I’ve tried to confirm that the environment variable is being set correctly, but it’s being printed out obfuscated so I can’t confirm.

Would appreciate any other tips or pointers. By comparison, here’s the corresponding GitHub action which calls dvc pull without issues and then builds the site: UpscalerJS/.github/workflows/tests.yml at main · thekevinscott/UpscalerJS · GitHub

You can try echoing the environment variable to a file and reading that file to confirm if the variable is correct. As far as I can see, your site has the variable, Netlify seems to be using it, so I’m not 100% convinced yet, this is something failing on our end.

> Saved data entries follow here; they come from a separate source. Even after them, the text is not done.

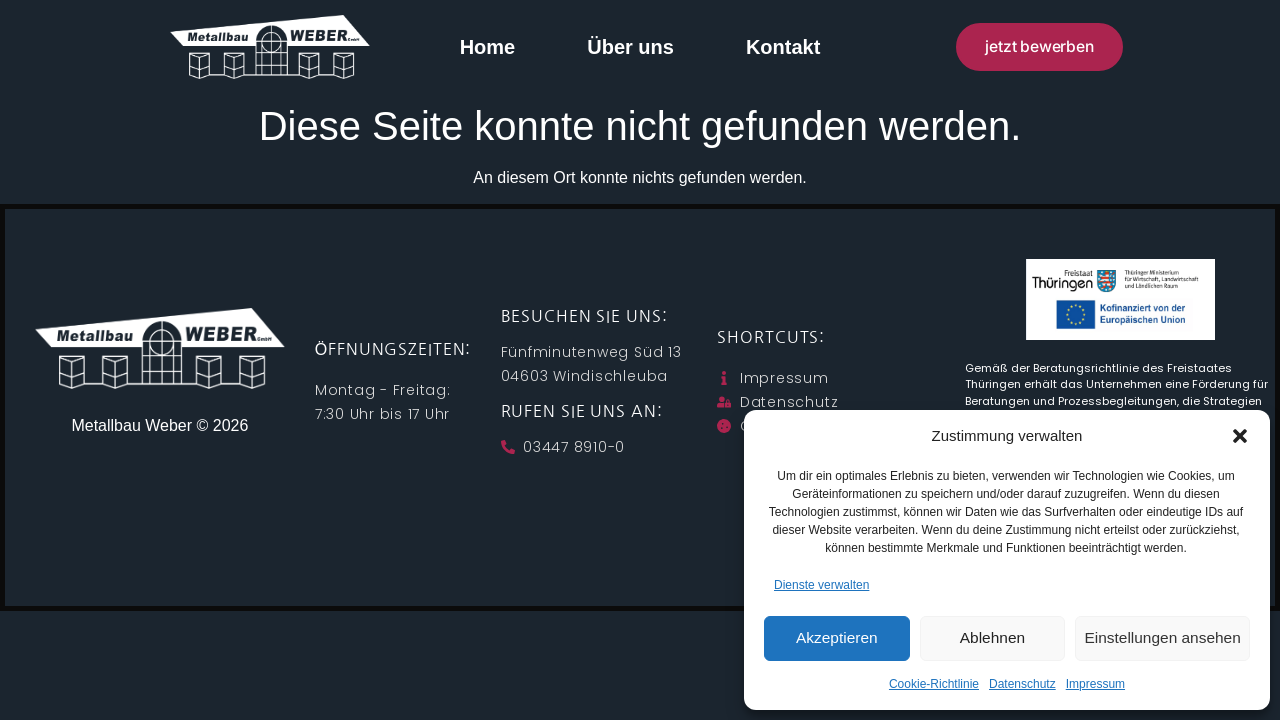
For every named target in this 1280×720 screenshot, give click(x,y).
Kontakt (783, 47)
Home (488, 47)
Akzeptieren (836, 638)
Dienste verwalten (821, 585)
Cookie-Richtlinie (934, 684)
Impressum (1095, 684)
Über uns (630, 47)
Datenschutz (1022, 684)
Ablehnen (992, 638)
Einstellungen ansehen (1163, 638)
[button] (1240, 436)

I found a related issue: django - ('Unexpected credentials type', None, 'Expected', 'service_account') with oauth2client (Python) - Stack Overflow, maybe that applies to you?

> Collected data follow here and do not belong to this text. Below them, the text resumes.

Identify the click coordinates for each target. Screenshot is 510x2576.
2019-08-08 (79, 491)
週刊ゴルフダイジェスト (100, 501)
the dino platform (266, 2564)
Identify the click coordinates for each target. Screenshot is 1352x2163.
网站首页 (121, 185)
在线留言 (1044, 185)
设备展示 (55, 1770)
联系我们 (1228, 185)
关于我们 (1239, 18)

I re-input the secret, and it now echoes out successfully. I’m not sure what changed - perhaps I was pasting **** as the secret previously?

My build is still failing but looks like an unrelated issue. It looks like the dvc portion is now working successfully.

Thanks for your help! I’ll mark this closed.

awesome thanks for coming back and sharing this with the community. Best of luck

Is this Docker image still valid? Docker

My build is still intermittently failing and I’m trying to troubleshoot why locally. I’m attempting to reproduce using this Docker image, but the repo reports it’s been made closed source.

The repo also states this:

To support your troubleshooting, we will still publish the build-image to Docker Hub for now. We would love to make troubleshooting easier for you, but first we need to understand your unique situation.

So yes, the image is valid.